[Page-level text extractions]
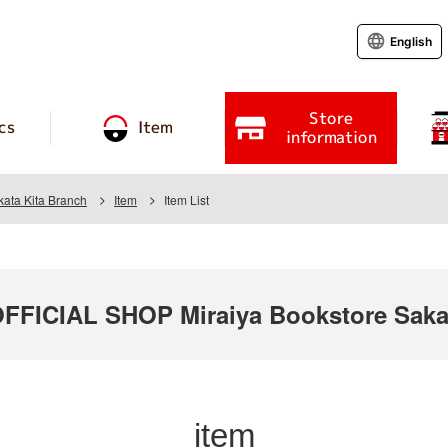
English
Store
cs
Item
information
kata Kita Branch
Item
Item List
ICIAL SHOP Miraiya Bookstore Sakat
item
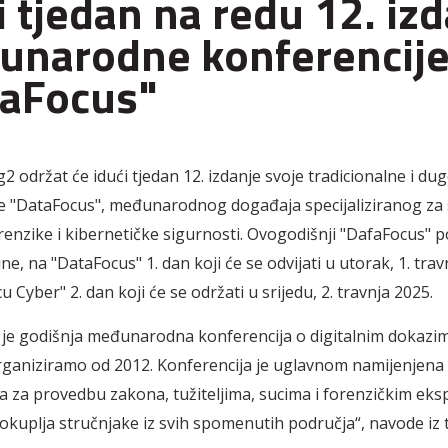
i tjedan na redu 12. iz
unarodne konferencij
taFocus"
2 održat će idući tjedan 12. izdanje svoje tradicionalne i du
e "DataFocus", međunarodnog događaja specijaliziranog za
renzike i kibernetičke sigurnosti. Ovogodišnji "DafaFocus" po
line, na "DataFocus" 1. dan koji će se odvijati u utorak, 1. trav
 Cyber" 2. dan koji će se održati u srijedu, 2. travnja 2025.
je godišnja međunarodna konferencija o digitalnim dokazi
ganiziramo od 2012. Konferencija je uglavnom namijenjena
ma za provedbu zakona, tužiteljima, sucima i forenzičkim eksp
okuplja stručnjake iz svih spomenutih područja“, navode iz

| EXERCISE DESCRIPTION |
Every line of the records containing the word "koji" must appear in the answer.

| ANSWER BELOW |
line, na "DataFocus" 1. dan koji će se odvijati u utorak, 1. trav
 Cyber" 2. dan koji će se održati u srijedu, 2. travnja 2025.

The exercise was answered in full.